The proposal, which would take effect next school year, extends to groups that rent rooms in schools or people who visit the school. First-time violators would be issued a verbal warning. They will be asked to leave the premises if they continue, and they will be given a no-trespass letter on the third offense.
"Our whole objective is to provide an environment that is conducive to learning," said Reva Bryant, the schools' director of human resources, citing the hazards of second-hand smoke. "We think this is one way to ensure the safety of our employees and our children."
The proposal comes on the heels of the state Board of Education's decision last year to ban smoking in school buildings 24 hours a day and on school property during school hours.
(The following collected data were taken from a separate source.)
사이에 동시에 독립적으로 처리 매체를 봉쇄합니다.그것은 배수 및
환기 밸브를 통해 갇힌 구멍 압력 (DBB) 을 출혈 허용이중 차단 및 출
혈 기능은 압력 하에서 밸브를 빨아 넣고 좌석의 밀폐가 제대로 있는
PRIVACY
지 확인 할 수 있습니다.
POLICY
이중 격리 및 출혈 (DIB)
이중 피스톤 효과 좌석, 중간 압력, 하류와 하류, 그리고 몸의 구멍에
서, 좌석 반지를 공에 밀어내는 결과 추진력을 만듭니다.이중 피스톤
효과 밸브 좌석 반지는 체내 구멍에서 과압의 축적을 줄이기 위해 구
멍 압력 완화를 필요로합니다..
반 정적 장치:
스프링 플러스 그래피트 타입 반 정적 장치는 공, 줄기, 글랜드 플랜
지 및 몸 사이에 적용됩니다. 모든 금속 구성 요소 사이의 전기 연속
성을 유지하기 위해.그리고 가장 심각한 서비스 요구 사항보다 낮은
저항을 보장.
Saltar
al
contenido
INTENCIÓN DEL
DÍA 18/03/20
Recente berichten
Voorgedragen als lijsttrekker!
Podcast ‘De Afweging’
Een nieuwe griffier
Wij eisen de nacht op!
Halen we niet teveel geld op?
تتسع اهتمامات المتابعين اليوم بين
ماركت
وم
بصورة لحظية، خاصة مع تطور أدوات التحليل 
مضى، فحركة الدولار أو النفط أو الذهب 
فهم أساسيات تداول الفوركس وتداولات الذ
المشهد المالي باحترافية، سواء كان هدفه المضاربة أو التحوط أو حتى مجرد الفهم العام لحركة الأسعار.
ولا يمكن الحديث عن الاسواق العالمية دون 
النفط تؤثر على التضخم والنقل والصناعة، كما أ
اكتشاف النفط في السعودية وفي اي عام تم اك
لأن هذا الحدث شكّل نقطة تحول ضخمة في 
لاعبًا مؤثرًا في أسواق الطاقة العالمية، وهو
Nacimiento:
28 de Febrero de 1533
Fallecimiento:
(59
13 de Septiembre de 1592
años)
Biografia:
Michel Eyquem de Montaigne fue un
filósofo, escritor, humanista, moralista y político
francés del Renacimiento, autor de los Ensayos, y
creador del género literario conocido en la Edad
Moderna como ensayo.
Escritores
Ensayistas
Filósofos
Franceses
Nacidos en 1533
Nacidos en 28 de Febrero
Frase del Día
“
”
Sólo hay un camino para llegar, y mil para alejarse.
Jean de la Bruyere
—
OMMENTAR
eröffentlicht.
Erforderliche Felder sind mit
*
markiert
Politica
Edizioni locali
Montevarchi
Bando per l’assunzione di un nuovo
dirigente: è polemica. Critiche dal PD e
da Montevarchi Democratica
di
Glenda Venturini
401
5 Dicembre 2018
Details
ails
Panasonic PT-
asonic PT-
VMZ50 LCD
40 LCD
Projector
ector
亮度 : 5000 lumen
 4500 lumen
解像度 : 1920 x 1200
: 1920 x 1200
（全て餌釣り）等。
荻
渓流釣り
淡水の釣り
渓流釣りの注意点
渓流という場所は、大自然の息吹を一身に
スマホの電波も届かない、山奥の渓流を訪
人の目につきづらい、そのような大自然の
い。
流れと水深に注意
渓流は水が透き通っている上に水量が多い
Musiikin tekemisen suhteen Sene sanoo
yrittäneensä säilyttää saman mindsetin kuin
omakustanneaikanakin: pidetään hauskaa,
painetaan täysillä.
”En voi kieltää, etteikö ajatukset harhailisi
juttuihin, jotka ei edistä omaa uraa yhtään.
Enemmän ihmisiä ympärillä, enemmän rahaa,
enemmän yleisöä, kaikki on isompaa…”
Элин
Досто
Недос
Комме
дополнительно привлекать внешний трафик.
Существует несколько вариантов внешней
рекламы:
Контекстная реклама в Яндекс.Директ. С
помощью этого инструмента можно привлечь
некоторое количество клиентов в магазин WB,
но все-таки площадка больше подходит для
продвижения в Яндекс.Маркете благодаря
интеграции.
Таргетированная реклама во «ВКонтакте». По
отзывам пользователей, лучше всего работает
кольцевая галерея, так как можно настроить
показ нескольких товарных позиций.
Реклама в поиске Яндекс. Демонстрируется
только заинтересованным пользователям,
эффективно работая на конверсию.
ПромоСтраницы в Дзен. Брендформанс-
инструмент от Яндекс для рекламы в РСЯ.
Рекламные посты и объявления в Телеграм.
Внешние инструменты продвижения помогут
Each county was allowed to define "school hours," and Howard construed that as meaning any time, Ms. Bryant said.
The school board will vote on the matter June 24.
"There have been many times when I'm in schools -- particularly high schools -- and I go into the bathroom, and the smoke just chokes you," said Susan Cook, board vice chairwoman. "It's just awful. There are so many of our students who do not smoke, and they may have the same reaction as I have."
A smoking ban would be tough on teachers, but smoking isn't good for them anyway, Ms. Cook said.
Ms. Willis predicts that imposing a ban would cause smoking teachers to put in less time on the job, because they'd have to leave school property to light up. "Smoking is considered the worst offense that anyone can do, including drinking and drugs," she said. "Smokers think nonsmokers have over-reacted."
"Nonsmokers don't have any bans on them," said a 20-year smoker and teacher at Worthington Elementary School who didn't want to be identified. "Why should we have them? It's like all of a sudden, we have a plague and we have to be put in separate places. It's like gays in the military -- like they've never been there before."
Schools aren't the only places to go smoke-free. The Mall in Columbia recently banned smoking -- to much uproar -- and County Councilman C. Vernon Gray proposed a bill last month that would require restaurants seating 50 or more people to provide a nonsmoking area for at least 75 percent of the restaurant. The current law has no percentage requirement and only applies to restaurants seating 75 people or more.
Although students haven't been allowed to smoke on school property for years, some are nonetheless upset at the proposed ban.
"Once you turn 18, if you want to smoke, it's your life, it's your lungs," said Howard Gross, an 18-year-old Mount Hebron High School student. "If you're old enough to be drafted, if you're old enough to vote, you're old enough to decide to smoke."
Some teachers say the smoking ban may help them kick the habit. "I've been beating back and forth in my mind anyway [to quit]," said Mac Green, a history teacher at Howard High School who sneaks in a few smokes during school hours.
"It may well encourage me to make it a permanent thing," he
said. "As far as the inveterate smoker is concerned, I don't think it will convince them to stop."
Now, teachers go to their cars and drive around the neighborhood to smoke during their free time, Mr. Green says.
Others say they understand what the school system is trying to achieve and will comply. "At first, I thought it was discrimination in a way," said Debbie Hartsell, teacher's secretary at Forest Ridge Elementary School in Laurel who smokes once or twice during school hours.
"But you have to think of the children, and that's why they're doing this," she said. "If a child is allergic to smoke, even though I'm not smoking in the office, the smoke may be on me and he could have a reaction to it."